Online Linear Classification

This post is part of the lecture notes of my class “Introduction to Online Learning” at Boston University, Fall 2019. I will publish two lectures per week.

You can find the lectures I published till now here.

In this lecture, we will consider the problem of online linear classification. We consider the following setting:

At each time step we receive a sample ${{\boldsymbol z}_t}$
We output a prediction of the binary label ${y_t\in \{-1,1\}}$ of ${{\boldsymbol z}_t}$
We receive the true label and we see if we did a mistake or not
We update our online classifier

The aim of the online algorithm is to minimize the number of mistakes it does compared to some best fixed classifier.

We will focus on linear classifiers, that predicts with the sign of the inner product between a vector ${{\boldsymbol x}_t}$ and the input features ${{\boldsymbol z}_t}$ . Hence, ${\tilde{y}_t=\rm sign(\langle {\boldsymbol z}_t,{\boldsymbol x}_t\rangle)}$ . This problem can be written again as a regret minimization problem:

$\displaystyle \text{Regret}_T({\boldsymbol u})=\sum_{t=1}^T \ell_t({\boldsymbol x}_t) - \sum_{t=1}^T \ell_t({\boldsymbol u}),$

where ${\ell_t({\boldsymbol x}) = \boldsymbol{1}[\rm sign(\langle {\boldsymbol z}_t,{\boldsymbol x}\rangle) \neq y_t]}$ . It should be clear that these losses are non-convex. Hence, we need an alternative way to deal with them. In the following, we will see two possible approaches to this problem.

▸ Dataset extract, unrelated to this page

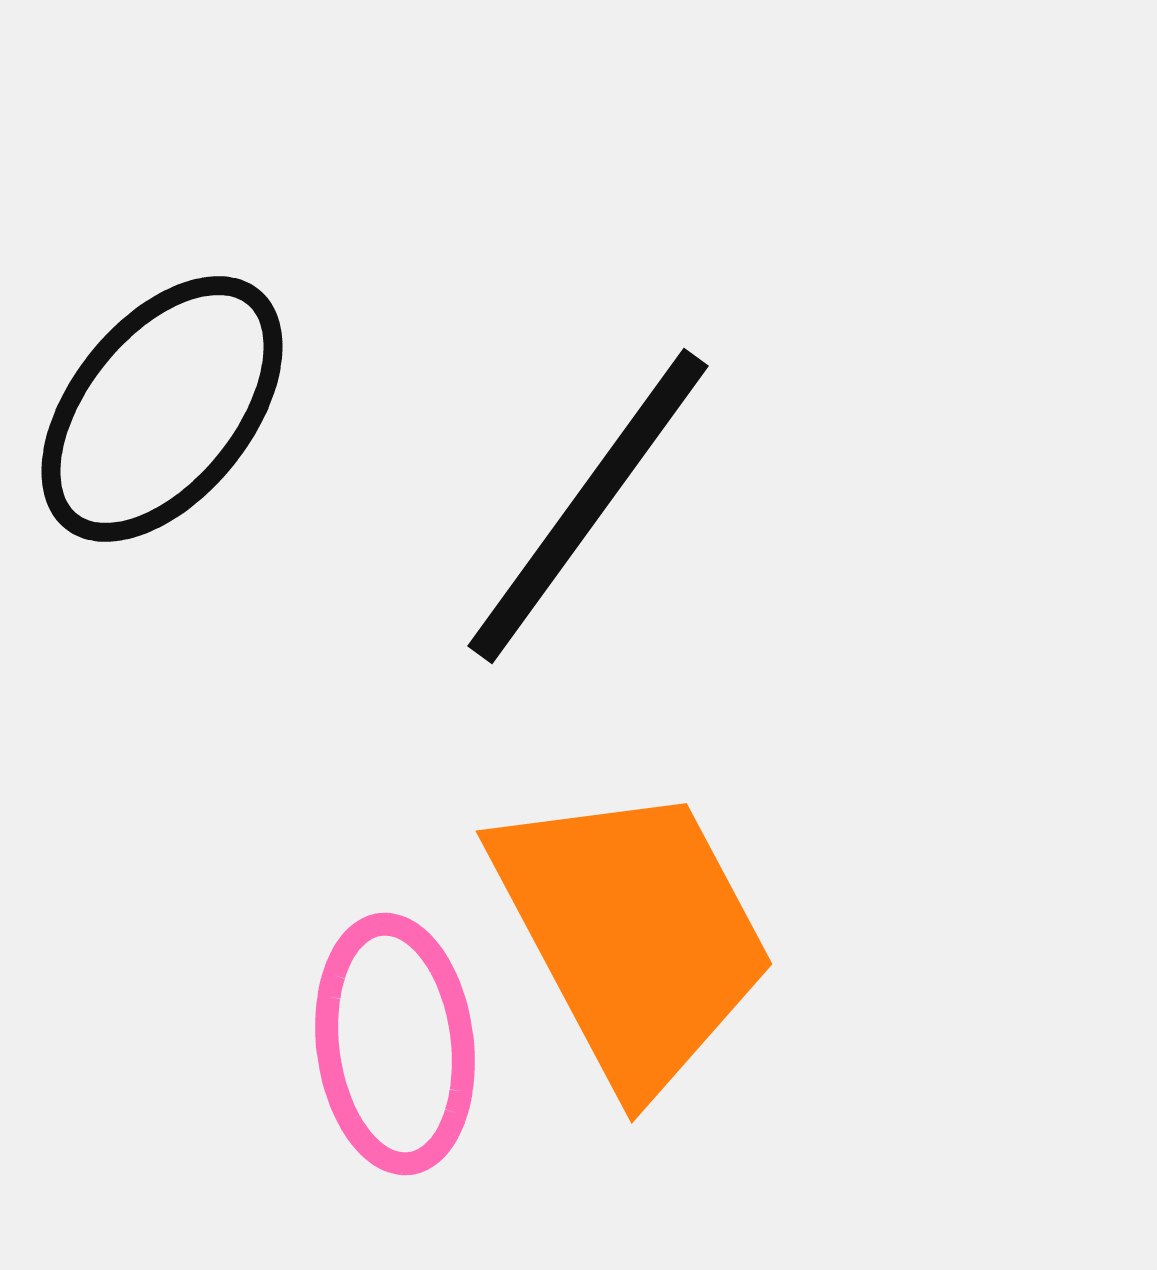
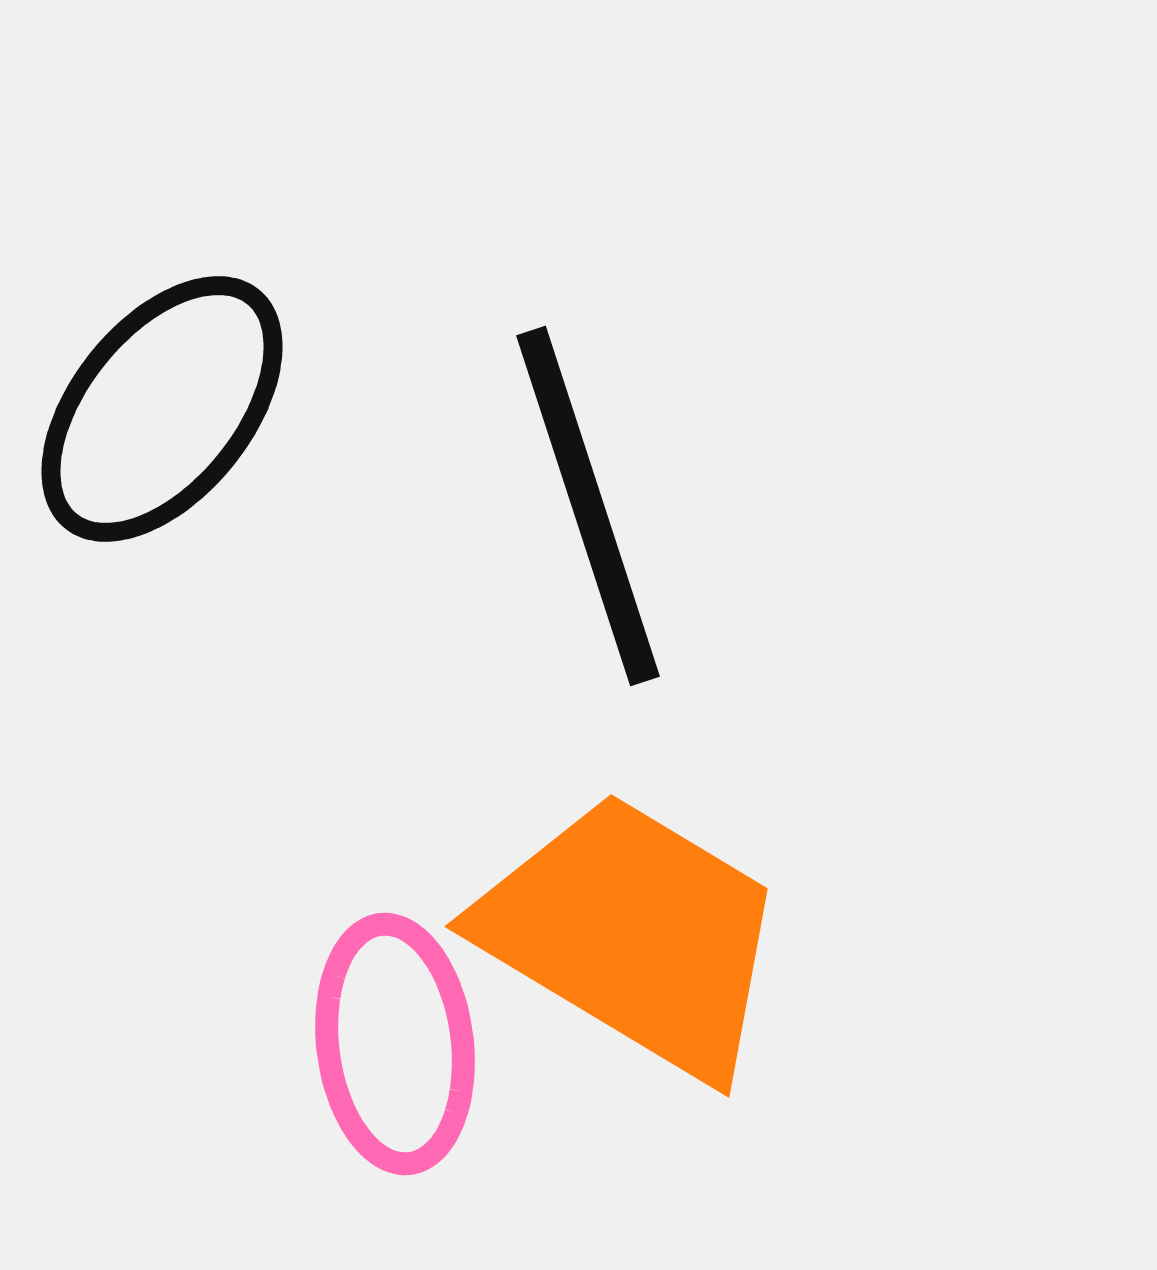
black line: rotated 54 degrees counterclockwise
orange trapezoid: rotated 31 degrees counterclockwise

1. Online Randomized Classifier

As we did for the Learning with Expert Advice framework, we might think to convexify the losses using randomization. Hence, on each round we can predict a number in ${q_t \in [-1,1]}$ and output the label ${+1}$ according with probability ${\frac{1+q_t}{2}}$ and the label ${-1}$ with probability ${\frac{1-q_t}{2}}$ . So, define the random variable

$\displaystyle \tilde{y}(p) = \begin{cases} +1, & \text{ with probability } p,\\ -1, & \text{ with probability } 1-p~. \end{cases}$

Now observe that ${\mathop{\mathbb E}_{\tilde{y}_t}[\tilde{y}(\frac{1+q_t}{2})\neq y_t]=\frac{1}{2}|q_t-y_t|}$ . If we consider linear predictors, we can think to have ${q_t=\langle {\boldsymbol z}_t, {\boldsymbol x}_t}$ and similarly for the competitor ${q'_t=\langle {\boldsymbol z}_t, {\boldsymbol u}\rangle}$ . Constraining both the algorithm and the competitor to the space of vectors where ${|\langle {\boldsymbol z}_t, {\boldsymbol x}\rangle|\leq 1}$ for ${t=1, \dots,T}$ , we can write

$\displaystyle \mathop{\mathbb E}\left[\sum_{t=1}^T \boldsymbol{1}\left[\tilde{y}(\langle {\boldsymbol z}_t,{\boldsymbol x}_t\rangle) \neq y_t\right] - \sum_{t=1}^T \boldsymbol{1}\left[\tilde{y}(\langle {\boldsymbol z}_t,{\boldsymbol u}\rangle) \neq y_t\right]\right] = \mathop{\mathbb E}\left[\sum_{t=1}^T \frac12 \left|\langle {\boldsymbol z}_t,{\boldsymbol x}_t\rangle - y_t\right| - \sum_{t=1}^T \frac12 \left|\langle {\boldsymbol z}_t, {\boldsymbol u}\rangle - y_t\right|\right]~.$

Hence, the surrogate convex loss becomes ${\tilde{\ell}_t({\boldsymbol x}) = \frac{1}{2}|\langle {\boldsymbol z}_t, {\boldsymbol x}\rangle - y_t|}$ and the feasible set is any convex set where we have the property ${|\langle {\boldsymbol z}_t,{\boldsymbol x}\rangle|\leq 1}$ for ${t=1,\dots,T}$ .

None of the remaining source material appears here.